Prince Bykov gulped in air, as if he had suddenly forgotten how to breathe. “What if he is dead? That man, the man who killed all those others, may have killed him.”

“We don’t know that.” Porfiry’s voice softened. His posture slumped a little, as if in defeat. “We have every right to hope that he is still alive.”

“But I will never see him again.”

“I advise you to forget about him,” said Porfiry.

“But how can I? Everywhere I go I am reminded of him.”

“Then leave St. Petersburg. Travel is often an aid to recovery in cases like this.”

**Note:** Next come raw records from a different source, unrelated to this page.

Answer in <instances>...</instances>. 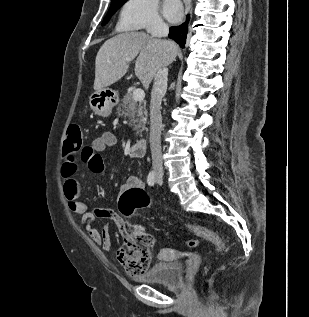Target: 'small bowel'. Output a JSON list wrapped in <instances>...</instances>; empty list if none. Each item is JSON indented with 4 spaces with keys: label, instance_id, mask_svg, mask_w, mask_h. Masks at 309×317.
Returning a JSON list of instances; mask_svg holds the SVG:
<instances>
[{
    "label": "small bowel",
    "instance_id": "small-bowel-1",
    "mask_svg": "<svg viewBox=\"0 0 309 317\" xmlns=\"http://www.w3.org/2000/svg\"><path fill=\"white\" fill-rule=\"evenodd\" d=\"M116 145L117 138L115 134L110 131L104 132L87 147L85 154L81 156V160L86 163L93 174L105 176L106 169L101 153L107 148H112ZM76 172V162L74 160H65L61 174L68 207L73 213L80 215V224L92 241L101 246L104 251L109 252L112 242L108 225L104 222L101 229H98L93 225L95 219L113 221L122 235L127 232V222L121 215L110 209L97 208L94 211H90L88 206L81 200V187L77 180ZM129 189H144V182L137 176H131L120 187L121 195Z\"/></svg>",
    "mask_w": 309,
    "mask_h": 317
}]
</instances>
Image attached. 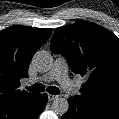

“Switzerland,” murmured the prince distractedly. “We once talked of going to Switzerland together.”

“Wherever he is, I’m sure that he thinks of you—with warmth and affection.” Porfiry felt a sudden stabbing ache in his frontal lobe. “And love.” He allowed himself to blink. He couldn’t stop. He felt that he would never be able to stop.

Porfiry closed his eyes tightly and placed one hand over them. When he took his hand away and opened his eyes, he saw that the prince was gone. His fit of blinking had passed too.

He bowed again, to the empty space where the prince had stood. Without looking at Zamyotov, he went into his chambers.

Porfiry leaned his back against the closed door and finally took out his cigarette case. He busied himself in lighting a cigarette. The headache eased as quickly as it had come. He gazed across the room at the window. A low sun blinded him to the details of his chambers. All he could see was the cloud of exhaled smoke, a swirling trap for sunlight.

He tried to remember what day it was. He could not shake off the feeling that there was something he should be doing. And yet whatever it was, it was not as important to him as leaning against this door and watching the smoke from his cigarette.

The ash fell unheeded to the floor. Porfiry was absorbed in the shifting smoke, studying it as if it were a mystery that could be solved. When he had finished the cigarette, he squeezed the glowing tip, feeling its sharp heat between his thumb and forefinger, and strode away from the door. The room became visible to him, and he knew it was New Year’s Eve. Later, he would be expected at Nikodim Fomich’s house.